I avoid digging except to plant seedlings

    I’m also making a point of not clearing away leaves that fall on the ground, except on the lawn. I’m still working on striking a balance for fall leaves. I used to chop them up for leaf mulch, until I learned this also chopped up useful insects at various stages of development that were settling into the leaf litter for the winter. For the past couple of years, I’ve mostly let the leaves lie on beds, supplemented by more leaves I drag in from the street that would otherwise go to the city’s composting site. 

 

Letting fall leaves lie
     

     Now I’m missing my leaf shreds. There are places where they’d be especially useful, such as in the newest perennial beds, where the soil could use some quick help. The leaf shreds stay put, not blowing around like whole leaves, and they decompose faster. This fall I think I’ll do some limited shredding to cover those spots.

 
     From Bikle I learned that I’m offering a diverse buffet of root exudates by increasing variety in the garden as I’ve added native plants. That’s because each plant sends out its own recipe to attract organisms to meet its needs. All the better.

 

A mix of native plants: wild ginger, leucothoe, heuchera


 

Sunday, September 6, 2020

Sharing

 At this time of year, the garden starts to look tired and ragged. This week I took the opportunity to reassure myself that chewed leaves aren’t a problem for garden plants. They have lots of ways to deal with chewing insects, and lots of leaves can be chewed without changing a plant’s beauty.


Canadian wild ginger

Humans aren’t that sharp about noticing chewed leaves. Research on aesthetic tolerance has found that 10 percent of the foliage in a garden can be damaged by herbivorous insects before the average gardener even notices.

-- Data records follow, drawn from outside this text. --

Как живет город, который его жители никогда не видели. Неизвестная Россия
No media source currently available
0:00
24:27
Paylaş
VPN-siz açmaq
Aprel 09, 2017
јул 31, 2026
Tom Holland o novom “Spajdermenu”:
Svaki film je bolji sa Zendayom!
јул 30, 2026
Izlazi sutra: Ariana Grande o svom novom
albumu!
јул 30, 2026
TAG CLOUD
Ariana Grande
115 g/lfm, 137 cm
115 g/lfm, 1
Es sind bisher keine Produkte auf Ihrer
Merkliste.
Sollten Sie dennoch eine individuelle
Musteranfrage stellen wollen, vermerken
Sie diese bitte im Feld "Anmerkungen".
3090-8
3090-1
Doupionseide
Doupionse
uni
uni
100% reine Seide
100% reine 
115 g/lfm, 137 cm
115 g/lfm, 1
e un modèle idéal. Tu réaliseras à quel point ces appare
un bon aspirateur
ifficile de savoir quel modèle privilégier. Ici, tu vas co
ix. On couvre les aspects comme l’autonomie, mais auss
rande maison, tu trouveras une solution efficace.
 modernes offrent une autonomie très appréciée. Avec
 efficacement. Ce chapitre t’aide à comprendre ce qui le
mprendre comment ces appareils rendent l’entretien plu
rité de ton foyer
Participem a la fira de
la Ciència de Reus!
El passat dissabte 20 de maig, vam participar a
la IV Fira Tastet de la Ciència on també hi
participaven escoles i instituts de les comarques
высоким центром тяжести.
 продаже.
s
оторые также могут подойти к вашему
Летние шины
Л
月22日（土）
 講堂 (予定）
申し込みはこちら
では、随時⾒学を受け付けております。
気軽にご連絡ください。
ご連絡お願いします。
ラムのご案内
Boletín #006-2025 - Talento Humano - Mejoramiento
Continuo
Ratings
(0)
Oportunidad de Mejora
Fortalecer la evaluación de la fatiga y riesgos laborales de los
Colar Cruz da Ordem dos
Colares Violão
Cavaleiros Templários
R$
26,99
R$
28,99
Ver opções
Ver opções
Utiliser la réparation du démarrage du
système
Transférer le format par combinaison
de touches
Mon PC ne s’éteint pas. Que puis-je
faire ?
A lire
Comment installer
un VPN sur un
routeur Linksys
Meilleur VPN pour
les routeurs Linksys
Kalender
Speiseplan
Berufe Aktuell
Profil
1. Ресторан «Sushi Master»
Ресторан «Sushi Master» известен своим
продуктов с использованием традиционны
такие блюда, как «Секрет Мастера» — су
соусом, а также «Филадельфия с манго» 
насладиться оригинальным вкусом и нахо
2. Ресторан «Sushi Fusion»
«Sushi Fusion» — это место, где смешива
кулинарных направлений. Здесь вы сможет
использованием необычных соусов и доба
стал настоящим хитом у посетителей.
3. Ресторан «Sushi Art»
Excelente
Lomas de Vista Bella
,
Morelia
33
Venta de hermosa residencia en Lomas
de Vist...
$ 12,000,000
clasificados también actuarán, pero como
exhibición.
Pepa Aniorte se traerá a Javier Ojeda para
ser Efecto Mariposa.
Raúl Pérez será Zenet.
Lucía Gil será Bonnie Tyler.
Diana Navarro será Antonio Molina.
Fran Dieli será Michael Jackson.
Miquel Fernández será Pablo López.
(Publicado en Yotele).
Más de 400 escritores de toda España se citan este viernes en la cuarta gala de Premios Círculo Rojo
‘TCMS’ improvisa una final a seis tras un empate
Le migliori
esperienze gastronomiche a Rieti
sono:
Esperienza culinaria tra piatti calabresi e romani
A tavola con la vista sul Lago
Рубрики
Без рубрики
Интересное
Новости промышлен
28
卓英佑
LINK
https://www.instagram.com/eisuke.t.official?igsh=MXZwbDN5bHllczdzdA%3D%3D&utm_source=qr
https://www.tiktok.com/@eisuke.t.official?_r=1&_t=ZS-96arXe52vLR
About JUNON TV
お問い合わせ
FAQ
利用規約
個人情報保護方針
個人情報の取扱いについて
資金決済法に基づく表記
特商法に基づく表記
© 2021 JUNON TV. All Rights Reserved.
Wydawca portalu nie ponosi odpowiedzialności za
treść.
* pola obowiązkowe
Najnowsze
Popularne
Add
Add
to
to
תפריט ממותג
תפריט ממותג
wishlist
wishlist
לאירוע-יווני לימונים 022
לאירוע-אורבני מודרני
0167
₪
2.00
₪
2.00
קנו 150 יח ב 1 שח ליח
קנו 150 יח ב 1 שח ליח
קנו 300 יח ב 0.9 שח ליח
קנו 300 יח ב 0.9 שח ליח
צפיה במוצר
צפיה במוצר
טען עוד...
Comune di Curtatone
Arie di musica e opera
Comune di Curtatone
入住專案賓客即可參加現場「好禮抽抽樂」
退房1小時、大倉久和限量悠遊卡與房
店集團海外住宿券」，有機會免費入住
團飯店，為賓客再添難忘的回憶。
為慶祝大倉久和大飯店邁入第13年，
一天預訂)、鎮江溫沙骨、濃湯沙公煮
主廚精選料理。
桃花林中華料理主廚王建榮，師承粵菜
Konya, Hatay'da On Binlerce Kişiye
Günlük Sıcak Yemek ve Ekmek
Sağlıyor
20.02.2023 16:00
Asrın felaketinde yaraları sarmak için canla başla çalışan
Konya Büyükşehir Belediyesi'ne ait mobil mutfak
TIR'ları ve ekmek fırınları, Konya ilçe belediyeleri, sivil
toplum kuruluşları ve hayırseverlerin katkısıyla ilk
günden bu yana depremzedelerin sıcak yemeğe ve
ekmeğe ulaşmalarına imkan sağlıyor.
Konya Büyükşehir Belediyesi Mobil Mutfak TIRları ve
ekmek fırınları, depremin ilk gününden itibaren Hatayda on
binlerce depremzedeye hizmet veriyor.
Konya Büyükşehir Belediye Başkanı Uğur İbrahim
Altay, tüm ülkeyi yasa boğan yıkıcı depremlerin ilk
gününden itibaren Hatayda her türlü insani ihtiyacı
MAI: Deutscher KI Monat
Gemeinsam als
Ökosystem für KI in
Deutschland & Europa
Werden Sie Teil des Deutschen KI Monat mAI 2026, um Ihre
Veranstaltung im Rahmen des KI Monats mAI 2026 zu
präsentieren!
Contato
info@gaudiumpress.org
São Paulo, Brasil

Insects have been chewing the ginger leaves

     Plants notice, of course, and they’ve evolved a range of tools for turning away hungry animals. First there are mechanical barriers, such as the bark and thorns that some deploy. Without these obvious weapons, though, lots of other plants are ready with chemical defenses.

Closeup shows insect damage

 

Oxeye sunflower

     

 

 

 

 

 

 

     

 

 

We often hear about plants whose tissues are poisonous to leaf-eaters. Milkweeds (Asclepias spp.) can’t be eaten by any but monarch caterpillars because their sap contains toxic cardiac glycosides. Foxgloves (Digitalis spp.) poison browsing herbivores with digitalis in their tissues. 


    Other plants can generate chemical responses to browsing insects. Goldenrod, for example, sends out a chemical signal that keeps leaf beetle larvae from eating too much of each plant. A team at Cornell found that a chewed goldenrod plant sends out volatile organic compounds warning the larvae away from itself and its neighbors. The scientists found that the larvae preferred unchewed plants. 


Goldenrod can communicate with plants and insects

     The goldenrod’s chemical message also alerts nearby goldenrods to the danger so they’ll ready their own defenses. Each plant can lose up to 30 percent of its leaves and survive. In response to the chemical signal, the damage was spread out over stands of goldenrod. This seems like a win-win: the plants aren’t mortally wounded, and the insects get what they need.


    So as I walk around the garden noticing damaged leaves on just about every plant, I remind myself that there are enough leaves to go around. 

 

Leaf miner at work on a columbine

And I’m definitely one of those gardeners who doesn’t notice the chewed parts when I shift my attention to taking in the whole plant. Just as well.